# Need help!!



## axeslinger (Jun 24, 2015)

I found a breeder that happens to live close to me. They have a few puppies that are 6 months old and a litter due in a few months. Im not really sure of the benefits of new puppy vs 6 month old. Can anyone give any advice? I know there is a bond created when you get a new puppy but also there might be some benefits of having a 6 month old that's already out of that stage....


----------



## Cassidy's Mom (Mar 30, 2003)

It really depends on the breeder and what they do with the puppies. One of the advantages of an older pup is better bowel and bladder control, so housebreaking should go quickly if it's not already been done. What kind of socialization have the puppies been getting? Have they been crate trained? What training has been done? 

We got Sneaker at 16 weeks old and Cassidy at 20 weeks old. That's younger than 6 months, but we had no problems with bonding at all. Especially with Cassidy - she treated us like she'd been waiting for her people to show up, we were those people, and she left without a backward glance.
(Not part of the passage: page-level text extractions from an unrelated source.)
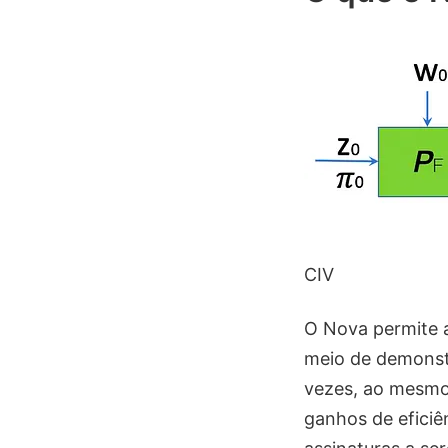
CIV
O Nova permite 
meio de demonstr
vezes, ao mesmo
ganhos de eficiê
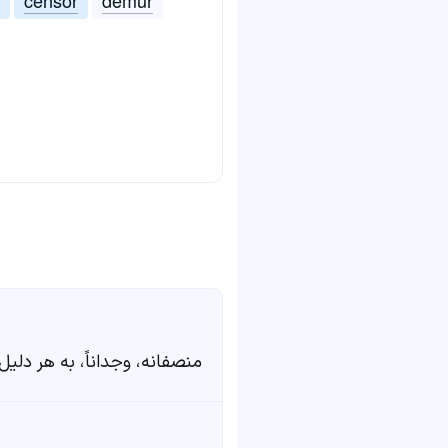
منصفانه، وجداناً، به هر دلی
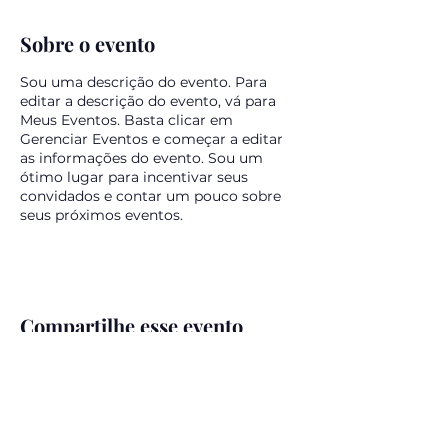
Sobre o evento
Sou uma descrição do evento. Para
editar a descrição do evento, vá para
Meus Eventos. Basta clicar em
Gerenciar Eventos e começar a editar
as informações do evento. Sou um
ótimo lugar para incentivar seus
convidados e contar um pouco sobre
seus próximos eventos.
Compartilhe esse evento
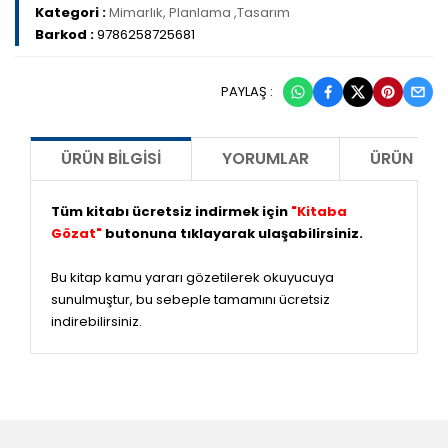
Kategori :
Mimarlık, Planlama ,Tasarım
Barkod :
9786258725681
PAYLAŞ :
ÜRÜN BILGISI
YORUMLAR
ÜRÜN ÖNE
Tüm kitabı ücretsiz indirmek için
"Kitaba
Gözat"
butonuna tıklayarak ulaşabilirsiniz.
Bu kitap kamu yararı gözetilerek okuyucuya
sunulmuştur, bu sebeple tamamını ücretsiz
indirebilirsiniz.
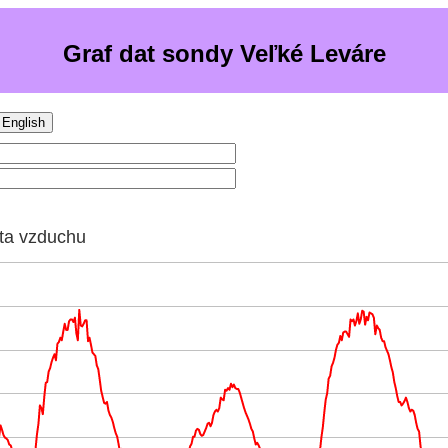
Graf dat sondy Veľké Leváre
English
ota vzduchu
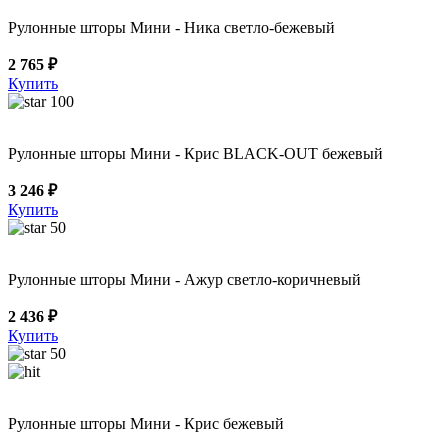
Рулонные шторы Мини - Ника светло-бежевый
2 765 ₽
Купить
100
Рулонные шторы Мини - Крис BLACK-OUT бежевый
3 246 ₽
Купить
50
Рулонные шторы Мини - Ажур светло-коричневый
2 436 ₽
Купить
50
Рулонные шторы Мини - Крис бежевый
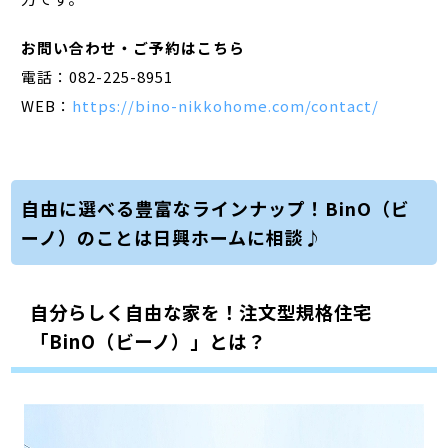
お問い合わせ・ご予約はこちら
電話：082-225-8951
WEB：
https://bino-nikkohome.com/contact/
自由に選べる豊富なラインナップ！BinO（ビ
ーノ）のことは日興ホームに相談♪
自分らしく自由な家を！注文型規格住宅
「BinO（ビーノ）」とは？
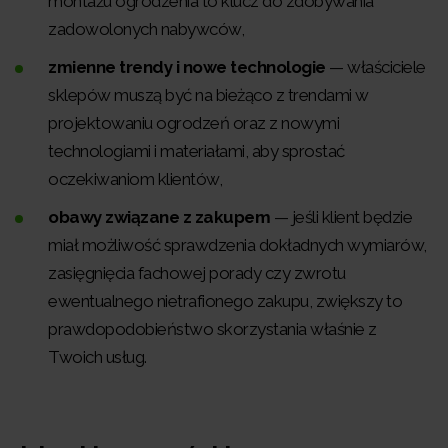
montażu ogrodzenia to klucz do zdobywania
zadowolonych nabywców,
zmienne trendy i nowe technologie
— właściciele
sklepów muszą być na bieżąco z trendami w
projektowaniu ogrodzeń oraz z nowymi
technologiami i materiałami, aby sprostać
oczekiwaniom klientów,
obawy związane z zakupem
— jeśli klient będzie
miał możliwość sprawdzenia dokładnych wymiarów,
zasięgnięcia fachowej porady czy zwrotu
ewentualnego nietrafionego zakupu, zwiększy to
prawdopodobieństwo skorzystania właśnie z
Twoich usług.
She was superglued to us right from the very beginning.

It is fun to get a young puppy and start shaping them right from the very beginning too. Dena and Keefer were both 9 weeks old and Halo was 10 weeks old.


----------



## dogma13 (Mar 8, 2014)

Go meet the pups before making a decision.You want whichever one you decide on to meet with your expectations and lifestyle.One benefit of an older pup is teething is done so minimal landshark phaseFaster to house train and sleep through the night also.


----------



## axeslinger (Jun 24, 2015)

Thank you so much for your help and advice! I hope to go meet them soon.


----------